In Southeast Asia, investor confidence is rising amid a progressive lifting of COVID-19 restrictions in many countries here. Companies in the region will also be adopting more technology to remain competitive under rising pressures in supply chain, fulfillment, and major macroeconomic shifts.

While Greater China has had a sluggish Q1 due to continued COVID-19 lockdowns that have suspended deals, the M&A market is expected to rebound as Hong Kong, Shanghai and Beijing slowly return to normal. After a slow Q2 for M&A activity that was compounded by inflation and Russia’s invasion of Ukraine, India shows great promise with potential bounce-back in H2

The competition for qualified assets is stiff, and this is especially pronounced in ANZ’s middle-market space where bilateral deals are becoming rarer due to investment banks knowing they can go to market to drive price.

With dry powder feeding the competition in Greater China, Japan and ANZ, one can only expect to be presented with opportunistic strategic transactions.

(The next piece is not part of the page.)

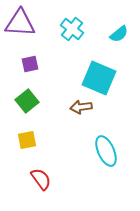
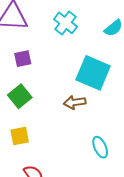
cyan ellipse: (106, 151) -> (100, 147), size x0.7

Sectors like Energy and Infrastructure are further driving demand in Southeast Asia and South Asia which can be expected to continue into the quarter.

Varying valuations

Valuations are a mixed bag across APAC. In ANZ, they’re inflamed with an abundance of dry powder sitting across the region. Conversely, in Greater China, valuations are low, where we will expect to see a recovery in H2.

Japanese stock prices have remained relatively strong compared to other markets since the beginning of the year, so overall valuations have held up despite a dip in high-growth tech sectors resulting from a drop in tech valuations in the U.S.

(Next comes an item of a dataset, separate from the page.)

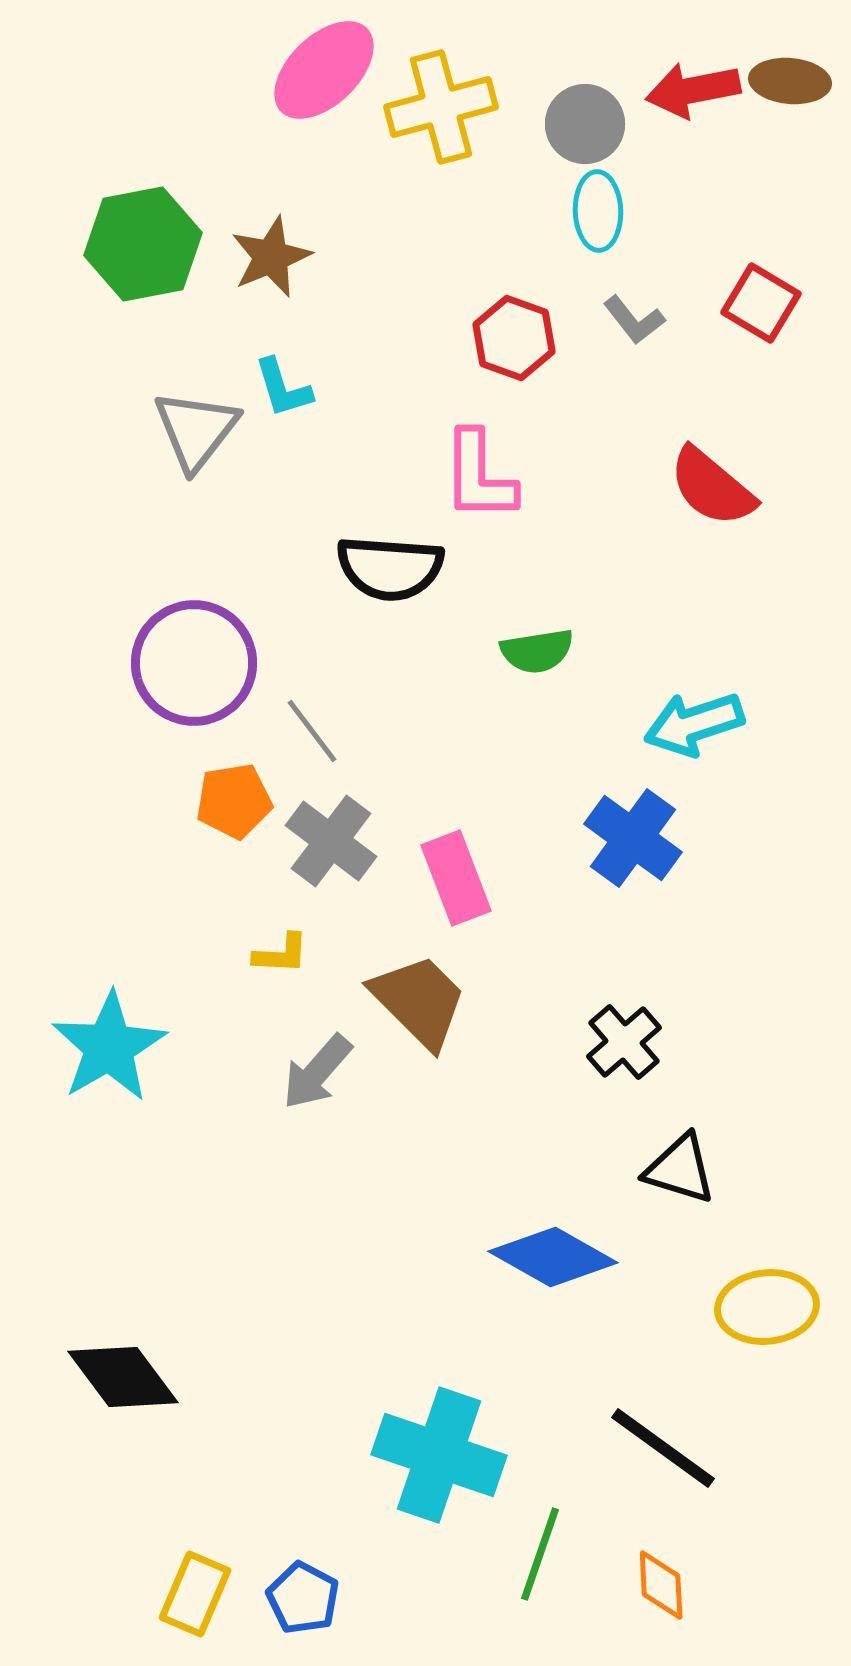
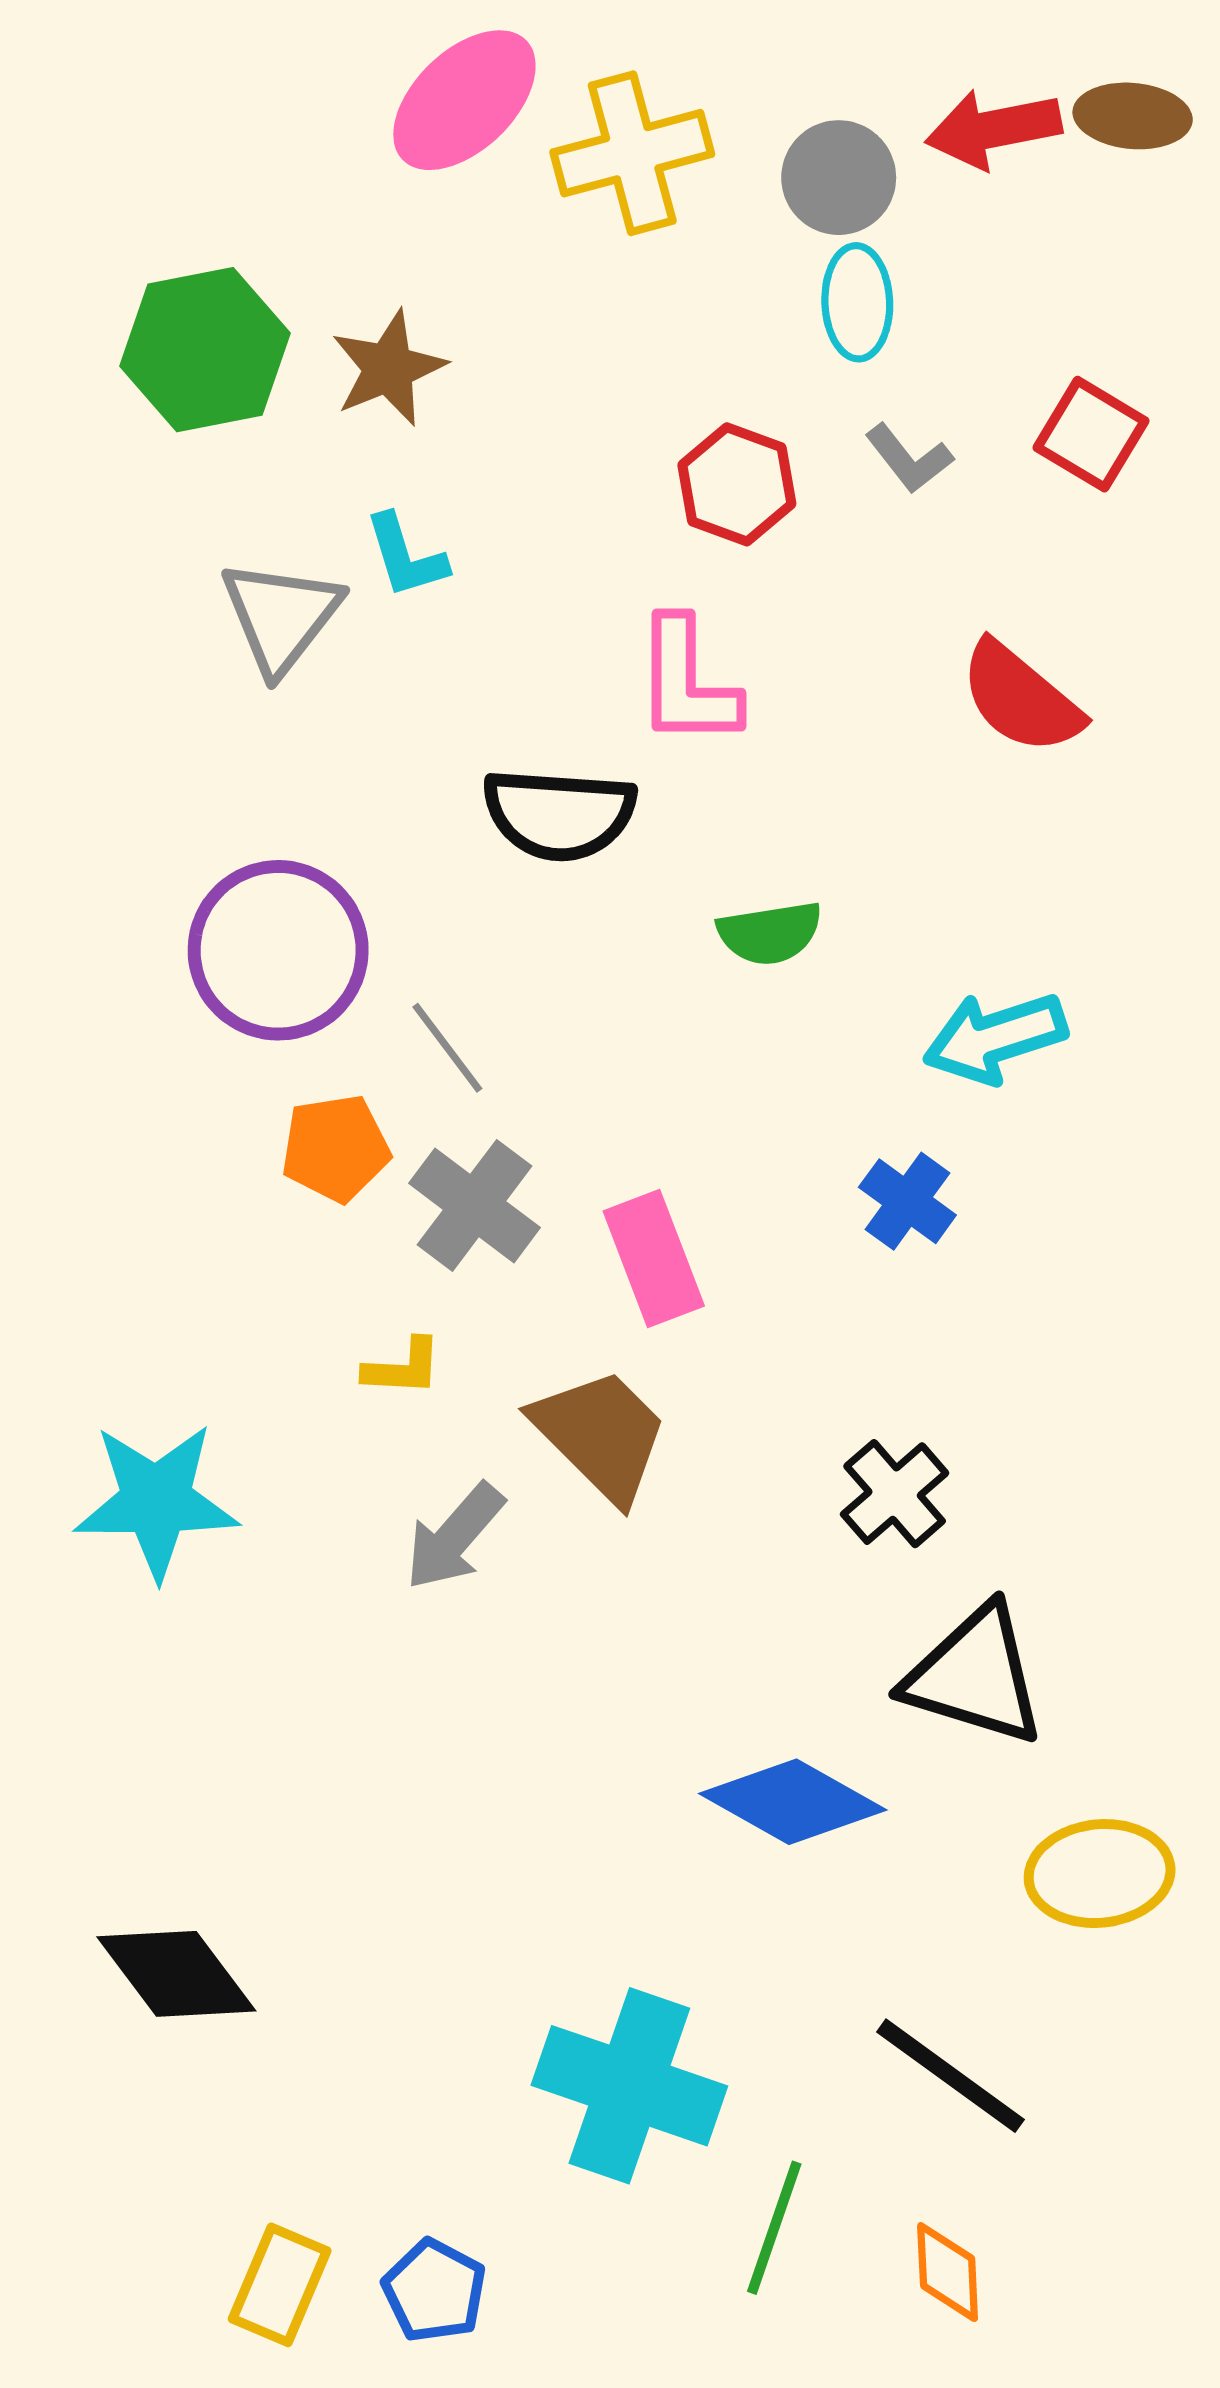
blue cross: (633, 838) -> (907, 1201), size x0.7
cyan star: (109, 1047) -> (156, 1501), turned 30
black triangle: (680, 1169) -> (975, 1676), size x1.4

Energy is the focus for H2, specifically sustainable energy, with Tech and IT coming in a close second. ANZ is poised for a significant number of early-stage Tech and IT transactions in late Q3, with activity in this sector expected due to distressed assets and innovation.

Despite optimism in APAC, increasing interest rates and inflation are the causing stumbling blocks for deals. Global uncertainty — most notably from the Russia-Ukraine conflict and talk of a recession — are making dealmakers less likely to embark on new projects. In Japan and China, pandemic-related travel restrictions continue to cause issues. Meanwhile, Real Estate, Retail and Life Sciences show promise in Greater China, Japan and South and Southeast Asia.